According to Einstein’s General Relativity, light is deflected passing close to a large mass. To a distant observer the mass focuses light like a giant lens. The result is a much brighter, although distorted, image of the source and a chance to see distant objects that might otherwise be far too faint to detect. And just like a lens, light can pass through the lens with slightly different path lengths. On cosmic scales, this means photons — parcels of light — traveling along different lines of sight arrive at slightly different times. If, in addition, the source is variable, this is “imprinted” on the light with a time delay relative to a fixed first arrival. And this should not depend on the energy of the photons, according to the theory. That makes such observations especially important.
QSO B0218+357 harbors a supermassive black hole in a galaxy located halfway across the Universe from Earth. Over 7 billion years ago a gigantic explosion occurred in this object, which led to the emission of an intense flare of gamma rays, which is the highest-energy form of light. In its long journey toward Earth, these photons passed in the vicinity of a foreground — still distant — galaxy, B0218+357G, over one billion years later. In passing and being deflected, those photons traveling along the shorter path finally arrived at Earth on July 14th, 2014 and were observed by the Large Area Telescope on board the orbiting Fermi satellite, which scans the entire sky every 3 hours. The detection of this gamma-ray outburst alerted the astronomical community, and many telescopes worldwide were immediately pointed at QSO B0218+357 to learn more from this distant cosmic explosion. Researchers operating the MAGIC telescopes, located on La Palma in the Canary Islands, became excited about the possible observation of this object in very-high-energy gamma rays. These could provide the most extreme perspective of this outburst, but, unfortunately, at that time there was full moon in La Palma, which prevented the operation of the MAGIC telescopes. The MAGIC telescopes measure very-high-energy gamma rays, which are a thousand times more energetic than those measured by Fermi, and a hundred billion times more energetic than any light we see from our Sun.
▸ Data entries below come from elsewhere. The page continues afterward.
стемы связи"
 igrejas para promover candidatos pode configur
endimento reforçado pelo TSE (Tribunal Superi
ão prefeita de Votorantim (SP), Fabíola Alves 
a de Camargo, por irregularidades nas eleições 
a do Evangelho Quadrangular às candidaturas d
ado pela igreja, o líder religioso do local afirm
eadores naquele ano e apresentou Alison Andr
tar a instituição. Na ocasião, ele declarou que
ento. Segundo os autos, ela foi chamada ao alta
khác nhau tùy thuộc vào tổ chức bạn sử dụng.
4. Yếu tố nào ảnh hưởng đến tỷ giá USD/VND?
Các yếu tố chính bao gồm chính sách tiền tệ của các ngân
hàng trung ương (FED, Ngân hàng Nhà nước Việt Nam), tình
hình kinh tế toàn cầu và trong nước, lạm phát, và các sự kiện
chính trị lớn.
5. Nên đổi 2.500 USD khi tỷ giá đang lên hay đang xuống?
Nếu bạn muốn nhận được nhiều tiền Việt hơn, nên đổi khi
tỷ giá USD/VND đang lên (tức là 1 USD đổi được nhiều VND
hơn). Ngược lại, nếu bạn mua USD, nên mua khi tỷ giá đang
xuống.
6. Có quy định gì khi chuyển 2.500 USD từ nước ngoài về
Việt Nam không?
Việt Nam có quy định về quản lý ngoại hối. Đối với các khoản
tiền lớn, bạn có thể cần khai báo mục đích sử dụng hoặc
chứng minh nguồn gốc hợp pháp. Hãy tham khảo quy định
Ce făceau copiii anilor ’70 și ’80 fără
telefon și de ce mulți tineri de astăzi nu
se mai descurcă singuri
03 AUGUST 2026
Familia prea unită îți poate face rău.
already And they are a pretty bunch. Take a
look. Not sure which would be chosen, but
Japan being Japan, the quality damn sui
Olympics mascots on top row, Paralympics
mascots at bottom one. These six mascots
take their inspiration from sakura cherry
From the earlier measurements of this object in 2012 by Fermi and by radio telescopes the scientists knew that photons arriving along the longer path should arrive about 11 days later. In consequence, a powerfull very-high-energy gamma-rays was detected by the MAGIC telescopes as they were pointing QSO B0218+357 those 11 days later. This object has become the farthest ever detected in this range of energy. These very-high-energy gamma-rays from any distant source have a high chance to interact with the numerous low-energy photons emitted by galaxies and stars, being lost in the process. With this observation, MAGIC has doubled the previously known visibility range of the Universe in very-high-energy gamma rays. Observation of the delayed signal from QSO B0218+357 by MAGIC showed for the first time that these very energetic photons are also deflected in agreement with General Relativity, a result that is both striking and potentially profound. The signal arriving at the predicted time may rule out some theories of the structure of the vacuum. That awaits further analysis. For the moment, this observation demonstrates a new capability of the very-high-energy gamma-ray observatories and highlights what awaits the next generation of such telescopes, the Cherenkov Telescope Array (CTA) project.
MAGIC telescopes
MAGIC is a ground-based gamma-ray instrument located on the Canary island of La Palma, Spain. The system of two 17m diameter Cherenkov telescopes is currently one of the three major imaging atmospheric Cherenkov instruments in the world. It is designed to detect gamma rays tens of billions to tens of trillions times more energetic than visible light. MAGIC has been built with the joint efforts of a largely European collaboration that includes about 160 researchers from Germany, Spain, Italy, Switzerland, Poland, Finland, Bulgaria, Croatia, India and Japan.
The High Energy Astrophysics group at the ICCUB are members of the MAGIC collaboration and have participated in this discovery.
More information:
Article: “Detection of very high energy gamma-ray emission from the gravitationally lensed blazar QSO B0218+357 with the MAGIC telescopes”, by M. L. Ahnen et al. A&A 595, A98, 2016.
http://www.aanda.org/articles/aa/abs/2016/11/aa29461-16/aa29461-16.html
MAGIC website: https://wwwmagic.mpp.mpg.de/
Essential data from the ExoMars Schiaparelli lander sent to its mothership Trace Gas Orbiter during the module’s descent to the Red Planet’s surface yesterday has been downlinked to Earth and is currently being analysed by experts.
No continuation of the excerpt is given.